Ribuan Nakes Jalani Vaksinasi Tahap Pertama di Graha YKP Surabaya

  Minggu, 31 Januari 2021   Praditya Fauzi Rahman
Pemkot Surabaya melaksanakan vaksinasi Sinovac kepada para nakes.

RUNGKUT, AYOSURABAYA.COM -- Proses vaksinasi terhadap sejumlah tenaga kesehatan (nakes) tengah dikebut. Pada Minggu (31/1/2021) pagi ini, Pemerintah Kota (Pemkot) Surabaya melaksanakan vaksinasi Sinovac kepada para nakes beserta pekerja di Fasilitas Layanan Kesehatan (Fasyankes). 

Kepala Dinas Kesehatan Surabaya, Dr Febria Rachmanita menjelaskan, pelaksanaan vaksinasi serentak yang digelar di Graha Yayasan Kas Pembangunan (YKP) Surabaya itu diikuti para nakes dari 111 Fasyankes.
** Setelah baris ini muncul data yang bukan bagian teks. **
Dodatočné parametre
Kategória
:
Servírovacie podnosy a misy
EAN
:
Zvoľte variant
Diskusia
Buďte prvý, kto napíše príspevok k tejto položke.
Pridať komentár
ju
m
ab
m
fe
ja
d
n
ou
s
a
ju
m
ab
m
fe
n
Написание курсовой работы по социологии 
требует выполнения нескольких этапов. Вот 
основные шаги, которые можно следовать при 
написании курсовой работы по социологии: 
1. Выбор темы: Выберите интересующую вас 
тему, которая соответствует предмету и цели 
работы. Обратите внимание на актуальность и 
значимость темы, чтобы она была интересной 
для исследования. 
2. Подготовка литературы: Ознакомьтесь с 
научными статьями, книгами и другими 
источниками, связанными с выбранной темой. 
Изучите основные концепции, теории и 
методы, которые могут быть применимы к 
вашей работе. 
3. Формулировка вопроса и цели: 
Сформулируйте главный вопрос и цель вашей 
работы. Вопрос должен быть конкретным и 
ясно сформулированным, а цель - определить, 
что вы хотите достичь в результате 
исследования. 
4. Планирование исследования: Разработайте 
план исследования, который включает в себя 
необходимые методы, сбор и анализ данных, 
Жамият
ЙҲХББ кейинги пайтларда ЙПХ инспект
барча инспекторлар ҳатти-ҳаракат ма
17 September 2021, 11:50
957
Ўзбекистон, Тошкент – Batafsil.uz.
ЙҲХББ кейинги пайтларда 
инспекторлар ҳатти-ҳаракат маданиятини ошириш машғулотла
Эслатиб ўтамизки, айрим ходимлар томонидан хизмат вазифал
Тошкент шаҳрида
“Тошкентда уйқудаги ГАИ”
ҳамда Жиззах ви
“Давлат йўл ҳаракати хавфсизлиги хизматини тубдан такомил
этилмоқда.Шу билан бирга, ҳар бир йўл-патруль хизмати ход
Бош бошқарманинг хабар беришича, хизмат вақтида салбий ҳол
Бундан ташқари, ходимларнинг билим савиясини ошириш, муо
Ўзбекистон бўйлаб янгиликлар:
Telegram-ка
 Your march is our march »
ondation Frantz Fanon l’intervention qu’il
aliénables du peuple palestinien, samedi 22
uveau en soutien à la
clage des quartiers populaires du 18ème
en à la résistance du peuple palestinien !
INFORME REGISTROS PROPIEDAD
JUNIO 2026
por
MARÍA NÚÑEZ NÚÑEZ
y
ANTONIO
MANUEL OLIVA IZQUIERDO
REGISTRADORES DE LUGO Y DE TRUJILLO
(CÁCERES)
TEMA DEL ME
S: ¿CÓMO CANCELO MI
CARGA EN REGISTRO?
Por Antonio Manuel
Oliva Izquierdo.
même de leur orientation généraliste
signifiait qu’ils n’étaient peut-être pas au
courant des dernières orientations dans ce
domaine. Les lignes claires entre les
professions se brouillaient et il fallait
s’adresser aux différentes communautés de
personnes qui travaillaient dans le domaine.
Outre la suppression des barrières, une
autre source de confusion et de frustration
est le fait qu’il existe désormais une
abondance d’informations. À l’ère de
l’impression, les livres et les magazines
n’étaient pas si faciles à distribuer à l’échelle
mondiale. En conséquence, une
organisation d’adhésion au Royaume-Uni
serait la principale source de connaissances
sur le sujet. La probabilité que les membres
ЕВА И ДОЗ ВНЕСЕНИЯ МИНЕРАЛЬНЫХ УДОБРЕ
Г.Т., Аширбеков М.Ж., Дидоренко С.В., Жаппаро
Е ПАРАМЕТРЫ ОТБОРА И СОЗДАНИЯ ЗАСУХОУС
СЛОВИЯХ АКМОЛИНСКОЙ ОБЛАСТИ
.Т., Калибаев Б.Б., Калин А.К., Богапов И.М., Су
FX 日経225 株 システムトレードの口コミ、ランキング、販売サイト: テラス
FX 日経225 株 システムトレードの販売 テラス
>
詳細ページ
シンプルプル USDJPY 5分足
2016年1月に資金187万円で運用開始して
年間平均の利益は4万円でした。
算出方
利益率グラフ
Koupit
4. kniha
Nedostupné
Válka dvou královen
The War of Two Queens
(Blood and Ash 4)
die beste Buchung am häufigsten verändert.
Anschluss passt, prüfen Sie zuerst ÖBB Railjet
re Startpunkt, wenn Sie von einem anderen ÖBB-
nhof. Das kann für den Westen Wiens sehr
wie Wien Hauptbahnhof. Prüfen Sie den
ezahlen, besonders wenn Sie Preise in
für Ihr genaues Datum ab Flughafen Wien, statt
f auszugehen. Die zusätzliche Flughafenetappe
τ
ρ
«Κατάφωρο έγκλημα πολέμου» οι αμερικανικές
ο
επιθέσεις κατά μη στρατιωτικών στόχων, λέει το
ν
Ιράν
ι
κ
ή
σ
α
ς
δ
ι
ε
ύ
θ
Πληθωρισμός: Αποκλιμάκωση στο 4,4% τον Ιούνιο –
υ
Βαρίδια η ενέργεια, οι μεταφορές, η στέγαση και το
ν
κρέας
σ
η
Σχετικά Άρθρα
Bahkan, vaksinasi serentak tersebut memperoleh dihadiri langsung oleh  Plt Dirjen P2P Rein Rondonuwu, Plt Walikota Surabaya Whisnu Sakti Buana, dan Wakil Menteri Kesehatan Republik Indonesia, Dante Saksono Harbuwono. 

Febria menyebutkan, vaksinasi di Graha YKP itu dihadiri 4.557 nakes. Namun, pada ratusan Fasyankes, atau tepatnya 111 Fasyankes yang dijadikan lokasi pelaksanaan vaksin diikuti sebanyak 3.100 pekerja dan nakes di Fasyankes tersebut.

Proses vaksinasi pun dilakukan dengan protokol kesehatan (prokes) yang ketat, setiap tenaga vaksinator maupun penerima vaksin wajib mengenakan masker dan menjaga jarak. 

Sedangkan, pada sisi luar gedung, antrean calon penerima vaksin diatur petugas gabungan dari Linmas dan Satpol PP Pemkot Surabaya. 

Febria menegaskan, program vaksinasi serentak tersebut merupakan pelaksanaan program Pemerintah Pusat untuk mempercepat proses vaksinasi. Pasalnya, Pemkot Surabaya juga menargetkan vaksinasi pertama tuntas pada hari ini kepada seluruh nakes yang ada.

“Ada 7.500 yang mendapat vaksin secara serentak," tandasnya. 

"Khusus di sini ada sekitar 350 tenaga yang terdiri dari tim pendata, tim skrining, dan vaksinator,” kata Febria menambahkan, Minggu (31/1/2021)
 
Usai pelaksanaan program vaksinasi itu tuntas, Febria menuturkan Pemkot Surabaya akan langsung melakukan penyuntikan tahap ke-2. Dalam tahap ke-2 itu, pihaknya menargetkan tuntas dalam waktu dua pekan. 

Kendati dituntaskan hari ini, lanjut Febria, bagi peserta yang harus ditunda lantaran kondisi kesehatan yang tak mendukung, bisa kembali melakukan vaksin pada waktu lain bila kondisi sudah membaik. 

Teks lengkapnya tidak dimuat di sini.